Brief:
Lines below that include "Seat" are the answer; copy each one.
══ Data supplied
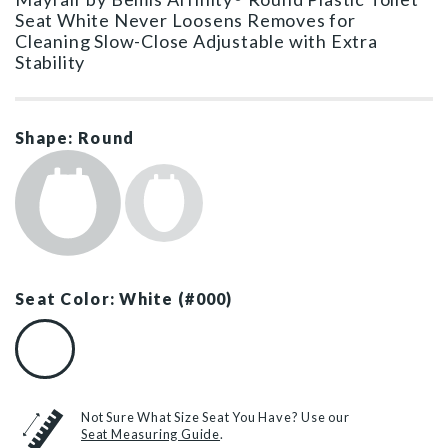
Seat White Never Loosens Removes for
Cleaning Slow-Close Adjustable with Extra
Stability
Shape: Round
Seat Color: White (#000)
White (#000)
Not Sure What Size Seat You Have? Use our
Seat Measuring Guide
.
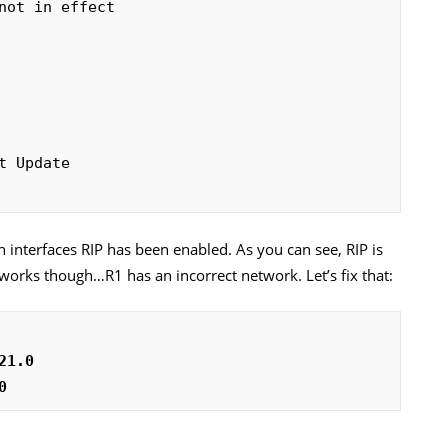
 interfaces RIP has been enabled. As you can see, RIP is
works though…R1 has an incorrect network. Let’s fix that:
21.0
0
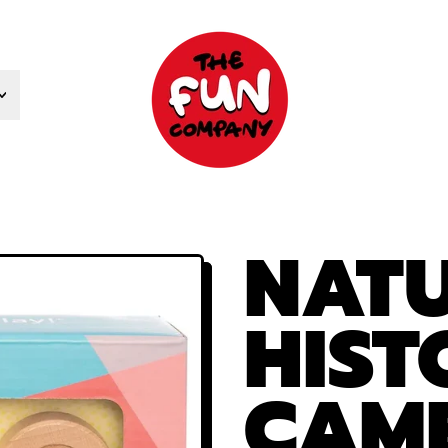
NAT
HIST
CAM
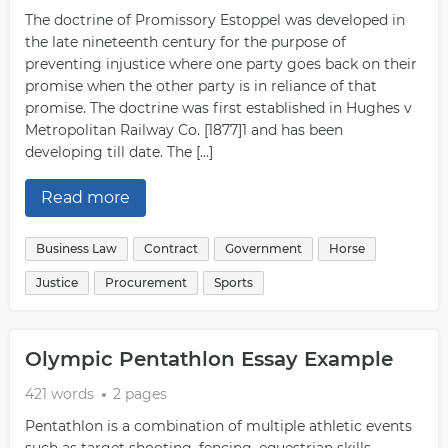
The doctrine of Promissory Estoppel was developed in
the late nineteenth century for the purpose of
preventing injustice where one party goes back on their
promise when the other party is in reliance of that
promise. The doctrine was first established in Hughes v
Metropolitan Railway Co. [1877]1 and has been
developing till date. The […]
Read more
Business Law
Contract
Government
Horse
Justice
Procurement
Sports
Olympic Pentathlon Essay Example
421 words
2 pages
Pentathlon is a combination of multiple athletic events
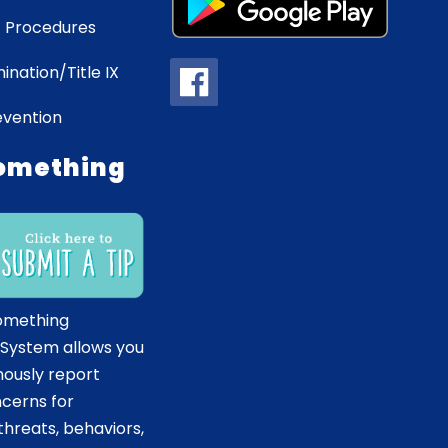
 Procedures
ination/Title IX
evention
omething
omething
 System allows you
ously report
ncerns for
hreats, behaviors,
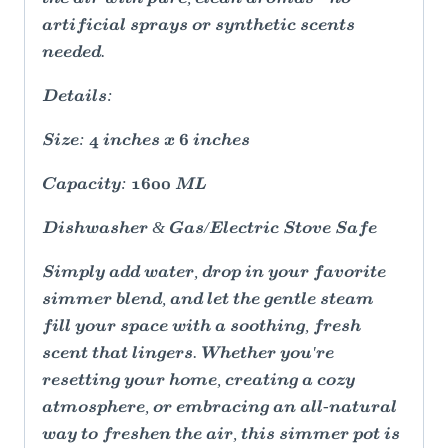
artificial sprays or synthetic scents
needed.
Details:
Size: 4 inches x 6 inches
Capacity: 1600 ML
Dishwasher & Gas/Electric Stove Safe
Simply add water, drop in your favorite
simmer blend, and let the gentle steam
fill your space with a soothing, fresh
scent that lingers. Whether you're
resetting your home, creating a cozy
atmosphere, or embracing an all-natural
way to freshen the air, this simmer pot is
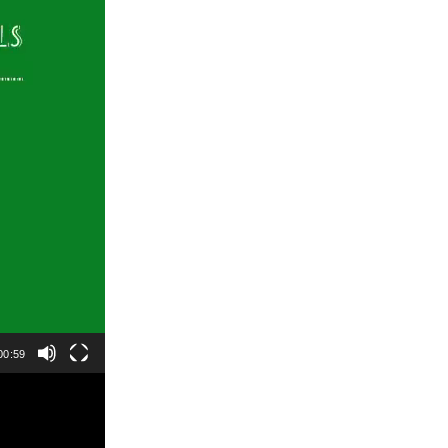
00:59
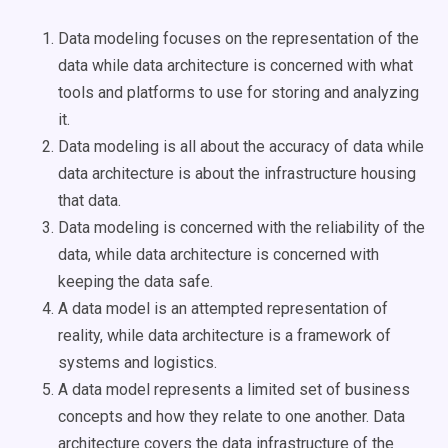
Data modeling focuses on the representation of the
data while data architecture is concerned with what
tools and platforms to use for storing and analyzing
it.
Data modeling is all about the accuracy of data while
data architecture is about the infrastructure housing
that data.
Data modeling is concerned with the reliability of the
data, while data architecture is concerned with
keeping the data safe.
A data model is an attempted representation of
reality, while data architecture is a framework of
systems and logistics.
A data model represents a limited set of business
concepts and how they relate to one another. Data
architecture covers the data infrastructure of the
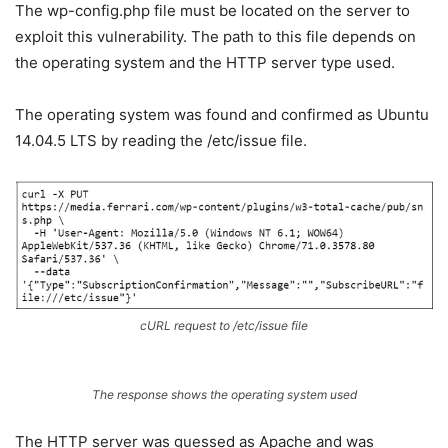
The wp-config.php file must be located on the server to
exploit this vulnerability. The path to this file depends on
the operating system and the HTTP server type used.
The operating system was found and confirmed as Ubuntu
14.04.5 LTS by reading the /etc/issue file.
cURL request to
/etc/issue
file
The response shows the operating system used
The HTTP server was guessed as Apache and was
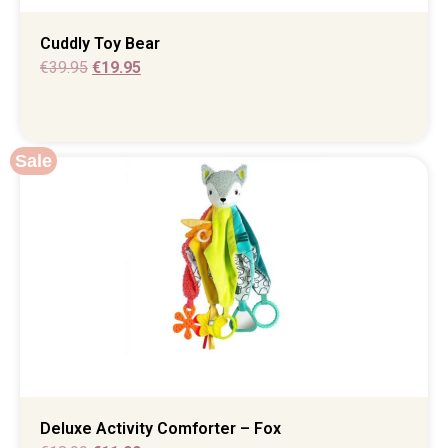
Cuddly Toy Bear
€
39.95
€
19.95
Sale
Deluxe Activity Comforter – Fox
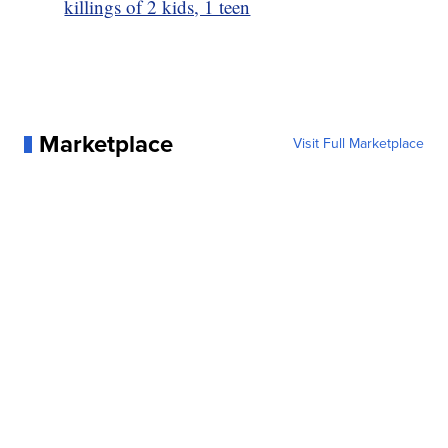
killings of 2 kids, 1 teen
Marketplace
Visit Full Marketplace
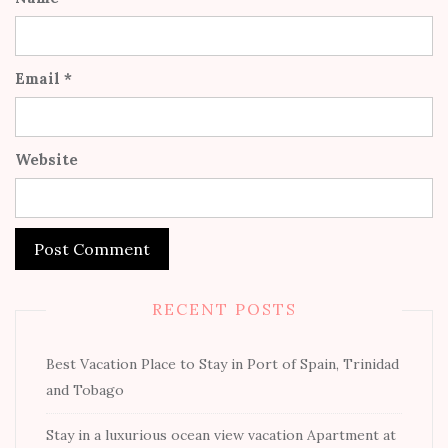
Email
*
Website
RECENT POSTS
Best Vacation Place to Stay in Port of Spain, Trinidad
and Tobago
Stay in a luxurious ocean view vacation Apartment at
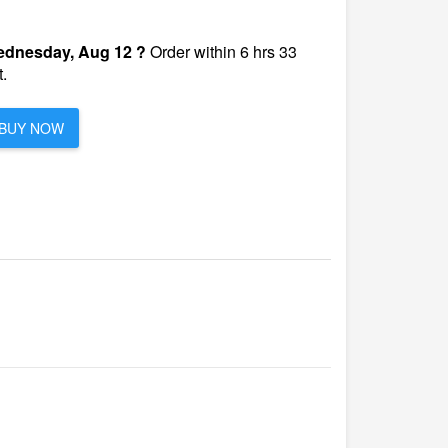
dnesday, Aug 12 ?
Order within 6 hrs 33
.
BUY NOW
════
Reply:
Seat White Never Loosens Removes for
Seat Color: White (#000)
Not Sure What Size Seat You Have? Use our
Seat Measuring Guide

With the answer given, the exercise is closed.